George Bernard Shaw (1856-1950) was the English-speaking world’s most famous leftist from roughly 1895-1935. As a celebrity, he was Tom Stoppard (the top highbrow playwright), Gore Vidal (the most famous interview wit), and David Bowie (the expert self-branding performance artist) rolled into one.
As a playwright, Shaw was long considered Shakespeare’s greatest successors, but 21st Century audiences are less enamored of him. Still, his Pygmalion was made into My Fair Lady. Whatever musical you want to argue is the greatest in the history of the West End/Broadway, you are going to have to come up with an argument for why it’s better than My Fair Lady.
(Interestingly, the 1956 opening night of My Fair Lady, the most famously successful in Broadway history, almost didn’t happen because star Rex Harrison, as Professor Henry Higgins, was suddenly overcome by the paralyzing realization that … he couldn’t sing. But eventually it was communicated to the star that nobody would care about his deficiencies as a singer because the world was about to fall in love with his unknown 20-year-old leading lady, Julie Andrews. So Harrison went out and rapped his way through his numbers and the rest is Broadway history.)

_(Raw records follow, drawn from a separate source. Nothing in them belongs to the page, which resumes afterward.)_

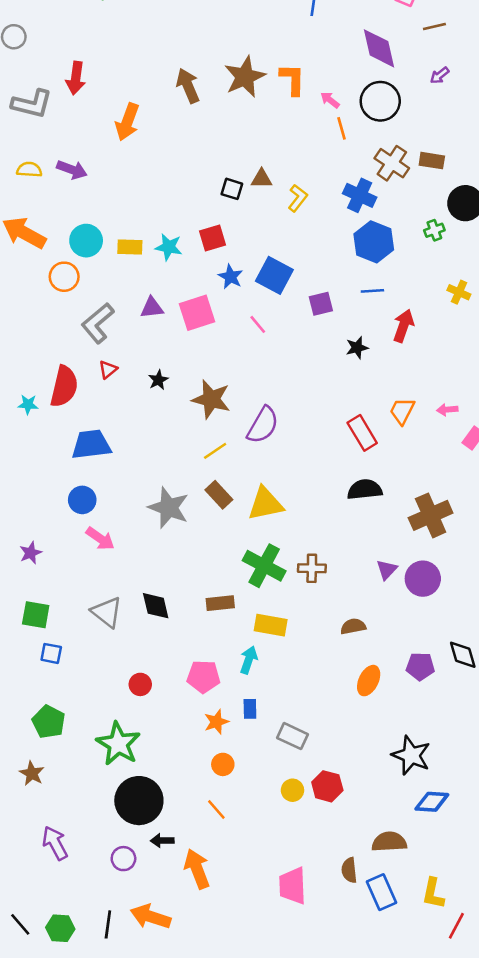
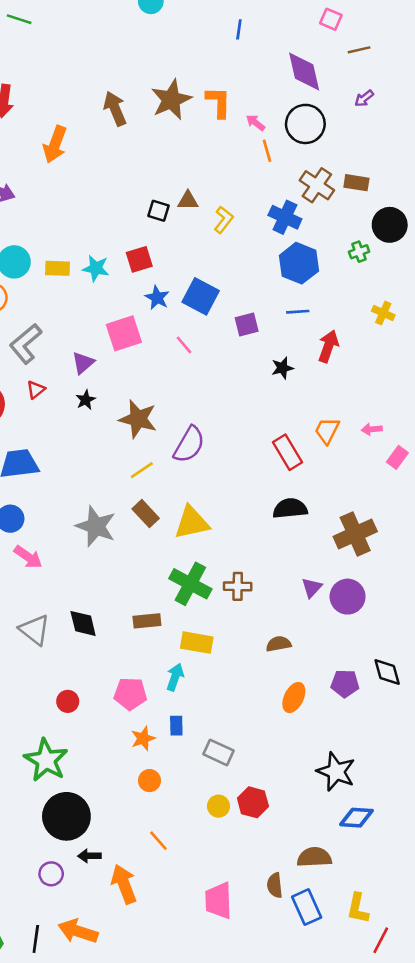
purple triangle: (152, 308) -> (83, 363), moved, turned -35
orange line: (216, 810) -> (158, 841), moved

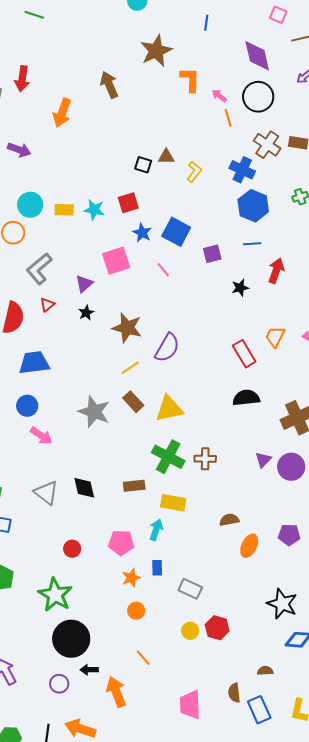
brown star: (171, 100) -> (156, 51), moved
brown semicircle: (279, 644) -> (229, 520), moved
brown semicircle: (314, 857) -> (265, 671), size x0.6

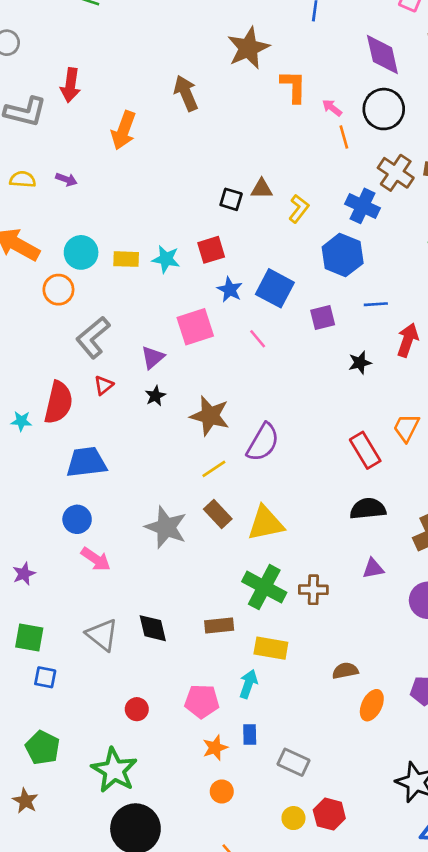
purple arrow: (19, 150) -> (66, 179), size x0.7
blue hexagon: (253, 206) -> (343, 255), moved
purple triangle: (263, 460) -> (373, 568), moved, turned 36

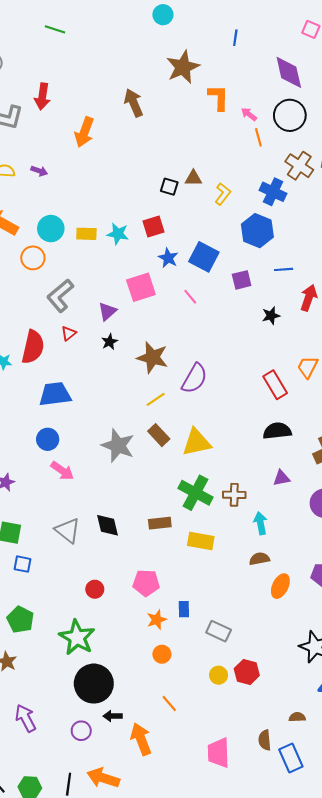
cyan arrow: (248, 684) -> (260, 523), moved, turned -30

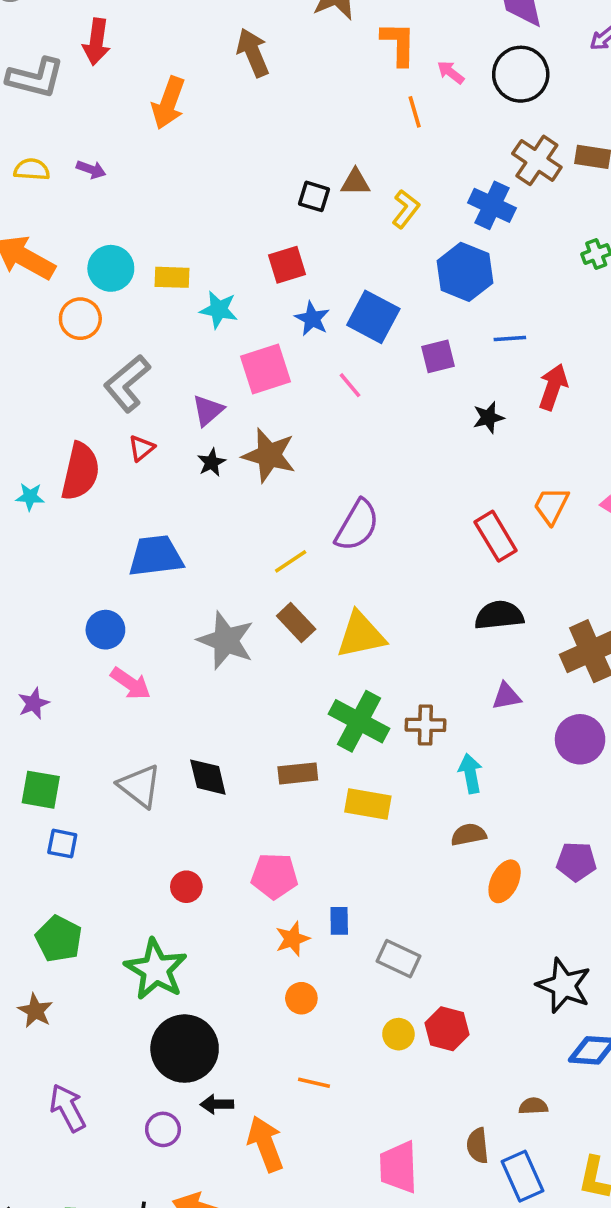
orange line: (258, 137) -> (415, 112), moved
cyan star: (118, 234) -> (219, 310), moved
brown star: (152, 358) -> (269, 455), moved
blue trapezoid: (55, 394) -> (156, 556), moved
orange line: (169, 703) -> (314, 1083), turned -36

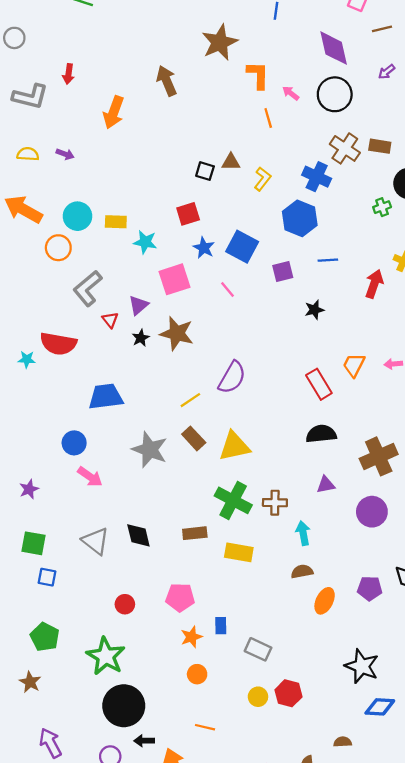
red arrow: (96, 42) -> (68, 74), size x0.7
red arrow: (553, 387) -> (374, 284), moved
red triangle: (141, 448) -> (110, 320), moved, turned -30
red semicircle: (80, 471) -> (58, 344), turned 87

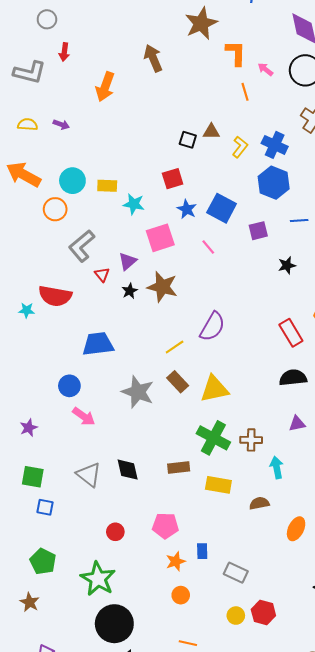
gray circle: (14, 38) -> (47, 19), moved
blue cross: (317, 177) -> (275, 145), moved
brown semicircle: (302, 571) -> (259, 503), moved

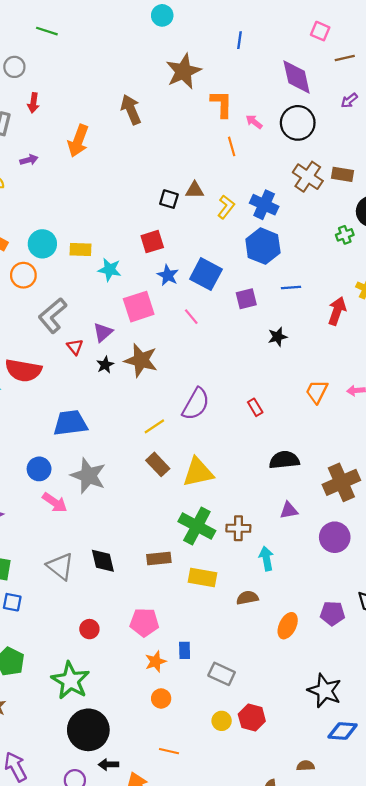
purple arrow: (61, 124) -> (29, 160), moved, turned -35
red rectangle: (291, 333) -> (255, 407), moved, size x0.6
gray star: (138, 392) -> (88, 476), moved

But Shaw was in the newspapers every week for roughly ever opining on the need to reform all aspects of society imaginable.
He was the genius of the Fabian Society that more or less invented the bourgeois side of the British Labour Party.
But he had lots and lots more opinions, on what to eat (vegetables), what to wear (while you shouldn’t eat sheep, you should wear woolen underwear at all times), and much else.
For example, his will left money to be devoted to the creation of a Shavian Alphabet to eliminate the problems of English spelling. (BLM activists often have problems with spelling, but you don’t see them calling for rationalized alphabets, now do you?)
But now even Shaw is getting canceled.
From the Sunday Telegraph:
telegraph.co.uk — Students at RADA have said George Bernard Shaw’s name should be removed from its theatre over his support of eugenics.
A recent biographer, Fintan O’Toole, argues that Shaw’s pro-eugenics polemics were so over the top that they were actually Swiftian satires.
But, who knows?
Certainly not the students at the Royal Academy of the Dramatic Arts.
The call is included in an anti-racism action plan that also says received pronunciation should be “de-centred” from the curriculum. The Royal Academy of Dramatic Art should also consider dropping the performance of Restoration comedies due to their association with empire, the plan says.